Syllable
========
Version 1.4.5

[![Build Status](https://travis-ci.org/vanderlee/phpSyllable.svg)](https://travis-ci.org/vanderlee/phpSyllable)

Copyright &copy; 2011-2016 Martijn van der Lee.
MIT Open Source license applies.

Introduction
------------
PHP Syllable splitting and hyphenation.
or rather...
PHP Syl-la-ble split-ting and hy-phen-ation.

Based on the work by Frank M. Liang (http://www.tug.org/docs/liang/)
and the many volunteers in the TeX community.

Many languages supported. i.e. english (us/uk), spanish, german, french, dutch,
italian, romanian, russian, etc. 76 languages in total.

Language sources: http://tug.org/tex-hyphen/#languages

Supports PHP 5.2 and up, so you can use it on older servers.

Quick start
-----------
Just include phpSyllable in your project, set up the autoloader to the classes
directory and instantiate yourself a Sylllable class.

	$syllable = new Syllable('en-us');
	echo $syllable->hyphenateText('Provide a plethora of paragraphs');

`Syllable` class reference
--------------------------
The following is an incomplete list, containing only the most common methods.
For a complete documentation of all classes, read the generated [PHPDoc](doc).

### public static __construct(  $language = 'en',  $hyphen = null )
Create a new Syllable class, with defaults

### public static setCacheDir(  $dir )
Set the directory where compiled language files may be stored.
Default to the `cache` subdirectory of the current directory.

### public static setLanguageDir(  $dir )
Set the directory where language source files can be found.
Default to the `languages` subdirectory of the current directory.

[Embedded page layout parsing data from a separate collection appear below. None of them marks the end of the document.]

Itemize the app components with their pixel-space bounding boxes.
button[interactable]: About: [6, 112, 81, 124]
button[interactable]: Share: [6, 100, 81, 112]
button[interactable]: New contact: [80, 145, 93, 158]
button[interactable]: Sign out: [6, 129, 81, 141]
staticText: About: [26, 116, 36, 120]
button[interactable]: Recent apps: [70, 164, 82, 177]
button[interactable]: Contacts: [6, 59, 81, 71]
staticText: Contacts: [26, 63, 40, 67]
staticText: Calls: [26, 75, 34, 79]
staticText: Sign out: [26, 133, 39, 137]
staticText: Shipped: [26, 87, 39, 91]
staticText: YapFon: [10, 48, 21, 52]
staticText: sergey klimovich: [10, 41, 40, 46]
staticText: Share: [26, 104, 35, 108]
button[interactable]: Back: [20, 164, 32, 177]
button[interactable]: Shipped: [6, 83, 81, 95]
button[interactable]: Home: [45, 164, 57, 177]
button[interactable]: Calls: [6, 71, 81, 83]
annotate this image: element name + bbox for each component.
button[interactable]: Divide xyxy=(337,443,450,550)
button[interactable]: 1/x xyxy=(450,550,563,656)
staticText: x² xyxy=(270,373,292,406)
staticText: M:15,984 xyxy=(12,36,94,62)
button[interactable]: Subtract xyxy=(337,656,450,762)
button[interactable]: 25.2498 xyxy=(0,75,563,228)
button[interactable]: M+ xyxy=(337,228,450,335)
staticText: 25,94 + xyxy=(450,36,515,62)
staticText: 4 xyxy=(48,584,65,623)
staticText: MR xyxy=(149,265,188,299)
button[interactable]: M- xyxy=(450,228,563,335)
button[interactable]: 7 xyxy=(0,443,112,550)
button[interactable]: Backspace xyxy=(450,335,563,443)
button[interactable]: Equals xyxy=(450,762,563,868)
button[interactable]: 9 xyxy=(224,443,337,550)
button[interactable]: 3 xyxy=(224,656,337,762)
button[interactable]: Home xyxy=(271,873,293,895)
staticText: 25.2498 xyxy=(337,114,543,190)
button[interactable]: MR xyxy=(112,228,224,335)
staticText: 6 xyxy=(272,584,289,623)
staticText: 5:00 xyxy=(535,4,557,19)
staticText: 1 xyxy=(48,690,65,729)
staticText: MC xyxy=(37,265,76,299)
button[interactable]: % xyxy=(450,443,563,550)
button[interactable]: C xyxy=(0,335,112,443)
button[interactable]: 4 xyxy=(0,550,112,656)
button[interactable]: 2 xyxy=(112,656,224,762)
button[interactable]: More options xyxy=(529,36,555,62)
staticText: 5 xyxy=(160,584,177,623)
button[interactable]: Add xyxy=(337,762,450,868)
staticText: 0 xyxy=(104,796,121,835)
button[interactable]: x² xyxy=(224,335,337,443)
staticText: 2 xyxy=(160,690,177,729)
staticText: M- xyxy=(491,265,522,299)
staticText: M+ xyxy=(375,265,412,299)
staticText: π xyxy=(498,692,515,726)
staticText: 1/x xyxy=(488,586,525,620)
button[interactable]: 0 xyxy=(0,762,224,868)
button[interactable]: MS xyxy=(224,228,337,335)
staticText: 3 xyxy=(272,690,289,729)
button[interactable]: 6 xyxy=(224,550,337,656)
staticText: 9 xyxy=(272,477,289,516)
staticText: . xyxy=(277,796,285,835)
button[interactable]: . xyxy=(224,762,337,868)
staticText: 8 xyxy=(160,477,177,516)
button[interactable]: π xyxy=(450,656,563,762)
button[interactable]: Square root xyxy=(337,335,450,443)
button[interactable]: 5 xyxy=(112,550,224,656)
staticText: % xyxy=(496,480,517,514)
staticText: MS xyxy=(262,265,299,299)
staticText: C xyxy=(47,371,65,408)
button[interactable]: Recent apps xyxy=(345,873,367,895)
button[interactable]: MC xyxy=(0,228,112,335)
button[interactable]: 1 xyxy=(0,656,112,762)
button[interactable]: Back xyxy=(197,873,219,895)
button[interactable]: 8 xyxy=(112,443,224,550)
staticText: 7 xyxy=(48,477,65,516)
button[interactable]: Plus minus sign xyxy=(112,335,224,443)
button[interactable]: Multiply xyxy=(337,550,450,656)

### public setLanguage(  $language )
Set the language whose rules will be used for hyphenation.

### public setHyphen( Mixed $hyphen )
Set the hyphen text or object to use as a hyphen marker.

### public array splitWord(  $word )
Split a single word on where the hyphenation would go.

### public array splitText(  $text )
Split a text on where the hyphenation would go.

### public string hyphenateWord(  $word )
Hyphenate a single word.

### public string hyphenateText(  $text )
Hyphenate all words in the plain text.

### public string hyphenateHtml(  $html )
Hyphenate all readable text in the HTML, excluding HTML tags and attributes.

### public array histogramText(  $text )
Count the number of syllables in the text and return a map with
syllable count as key and number of words for that syllable count as
the value.

### public integer countWordsText(  $text )
Count the number of words in the text.

### public integer countPolysyllablesText(  $text )
Count the number of polysyllables in the text.

Example
-------
See the included [demo.php](demo.php) file for a working example.

	// Setup the autoloader (if needed)
	require_once dirname(__FILE__) . '/classes/autoloader.php';

	// Create a new instance for the language
	$syllable = new Syllable('en-us');

	// Set the directory where the .tex files are stored
	$syllable->getSource()->setPath(__DIR__ . '/languages');

	// Set the directory where Syllable can store cache files
	$syllable->getCache()->setPath(__DIR__ . '/cache');

	// Set the hyphen style. In this case, the &shy; HTML entity
	// for HTML (falls back to '-' for text)
	$syllable->setHyphen(new Syllable_Hyphen_Soft);

	// Set the treshold (sensitivity)
	$syllable->setTreshold(Syllable::TRESHOLD_MOST);

	// Output hyphenated text
	echo $syllable->hyphenateText('Provide your own paragraphs...');

Changes
-------
1.4.4
-	Composer autoloader added

1.4.3
-	Improved documentation

1.4.2
-	Updated spanish language files.
-	Initial PHPDoc.

1.4.1
-	More fixes for apostrophes in splitting.

1.4
-	Fix for French language handling
-	Refactor .text loading into source class.
-	Massive cache performance increase (excessive writes).

1.3.1
-	Fix slow initial cache writing; too many writes (only one was needed).
-	Removed min_hyphenation; mb_strlen takes more time than hashmap lookup.

1.3
-	Added `array histogramText($text)`, `integer countWordsText($text)` and
	`integer countPolysyllableText($text)` methods.
-	Refactored cache interface.
-	Improved unittests.

1.2
-	Deprecated treshold feature. Was based on misinterpretation of the
	algorithm. Methods, constants and constructor signature unchanged, although
	you can now omit the treshold if you want (or leave it in, it's detected as
	a "fake" treshold).